Turns a datasheet PDF into a structured per-MPN record: the abs-max envelope, pin electrical types, and the required support circuit the part needs. Deterministic text + table harvest, LLM extraction, optional page-image vision for the reference circuit. Records carry the formula for design-point-dependent values, which the value solver then computes.

  • read_datasheet.py — deterministic section harvest + page rasterize
  • parse_table.py — parses abs-max / recommended-operating tables straight from the PDF text
  • validate_record.py — JSON-Schema + domain-sanity gate
  • schema/part-record.schema.json — the record contract

Status: works end-to-end on initial parts; not yet validated across a broad part set. Table parser handles 2-/3-column layouts; known over-capture on some multi-page tables. Use with review.

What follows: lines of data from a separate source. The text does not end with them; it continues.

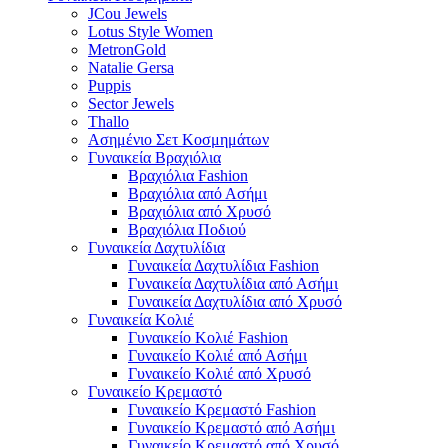
JCou Jewels
Lotus Style Women
MetronGold
Natalie Gersa
Puppis
Sector Jewels
Thallo
Ασημένιο Σετ Κοσμημάτων
Γυναικεία Βραχιόλια
Βραχιόλια Fashion
Βραχιόλια από Ασήμι
Βραχιόλια από Χρυσό
Βραχιόλια Ποδιού
Γυναικεία Δαχτυλίδια
Γυναικεία Δαχτυλίδια Fashion
Γυναικεία Δαχτυλίδια από Ασήμι
Γυναικεία Δαχτυλίδια από Χρυσό
Γυναικεία Κολιέ
Γυναικείο Κολιέ Fashion
Γυναικείο Κολιέ από Ασήμι
Γυναικείο Κολιέ από Χρυσό
Γυναικείο Κρεμαστό
Γυναικείο Κρεμαστό Fashion
Γυναικείο Κρεμαστό από Ασήμι
Γυναικείο Κρεμαστό από Χρυσό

.claude/agents/ — Claude Code agents

datasheet-reader (drives the datasheet pipeline) and value-solver (drives the solver). They encode the discipline: deterministic tools do the maths and checks, the agent does judgment and flags what it can't resolve. Optional — every tool also runs standalone from the CLI.


Roadmap (the automation target)

The aim is to close the chain below, each link deterministic-and-verified before the next:

parts list
   └─ datasheet → PartRecord            (extract: abs-max, pins, required support)   [WIP]
        └─ value solving                 (compute support values, never guess)        [done: closed-form]
             └─ netlist assembly         (compose vetted sub-circuits → netlist)       [planned]
                  └─ rule checks          (power-tree, decoupling-present, ERC++)        [planned]
                       └─ schematic       (emit to KiCad / SKiDL / atopile)             [planned]
                            └─ PCB layout  (placement + routing handoff)                 [roadmap]

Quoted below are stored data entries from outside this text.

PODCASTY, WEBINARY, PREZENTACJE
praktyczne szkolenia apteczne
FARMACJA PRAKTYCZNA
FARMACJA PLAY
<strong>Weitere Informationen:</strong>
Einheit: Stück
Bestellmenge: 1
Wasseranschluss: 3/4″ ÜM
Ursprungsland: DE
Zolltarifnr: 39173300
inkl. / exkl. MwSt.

Closed-form value solving is solved. Constraint solving (interval/SMT over coupled values) and optimization (loop compensation, magnetics, analog sizing) are future engines. PCB layout is a deliberate horizon, not a present claim.


eseries_solver detail

Install

pip install -e .          # or: pip install sympy jsonschema

CLI

eseries-solve solve --spec examples/feedback-divider.json   # solve one unknown
eseries-solve snap 88733 --series E96                        # snap a value to E-series

Python

from eseries_solver import solve, snap
solve({"formula": "Vout = Vref*(1 + R1/R2)", "solve_for": "R1",
       "knowns": {"Vout": 5.0, "Vref": 0.6, "R2": 12100}, "series": "E96",
       "verify": {"target": "Vout", "ideal": 5.0, "tol_pct": 2.0}})
snap(9700, "E24")   # -> (10000.0, 0.0309)  nearest part + the +3.09% it costs

Spec

{
  "formula": "Vout = Vref*(1 + R1/R2)",   // any algebraic equation with '='
  "solve_for": "R1",                       // exactly one unknown
  "knowns": { "Vout": 5.0, "Vref": 0.6, "R2": 12100 },
  "series": "E96",                         // E6 | E12 | E24 | E48 | E96
  "verify": { "target": "Vout", "ideal": 5.0, "tol_pct": 2.0 },
  "limits": [ { "expr": "Vout", "min": 0.0, "max": 5.5 } ]
}

status: OK · OUT_OF_TOL · LIMIT_VIOLATION · FAIL (under-determined / no real solution).

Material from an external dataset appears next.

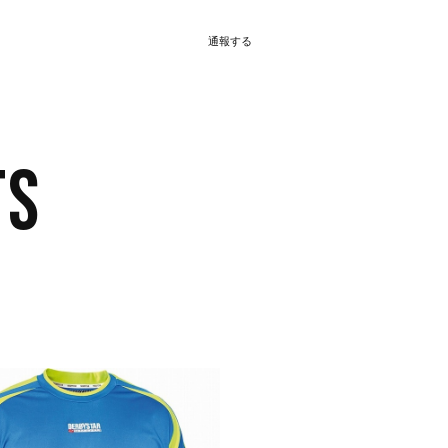
通報する
TS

Principle — it never invents a number

  • Solves for exactly one unknown; an under-determined problem fails loudly.
  • Always snaps to a real E-series value and reports the snapping error.
  • Always re-verifies the target with the snapped value, and checks datasheet limits.

Judgment is yours, arithmetic is the tool's.


Develop

pip install -e ".[test]" && pytest      # 11 passing

See CLAUDE.md for the architecture, the discipline, and how the pieces compose.

License

MIT.

About

Automating datasheet → schematic → PCB, one deterministic verifiable step at a time. The LLM does judgment; tools do the maths. Module 1: an E-series component-value solver that never guesses.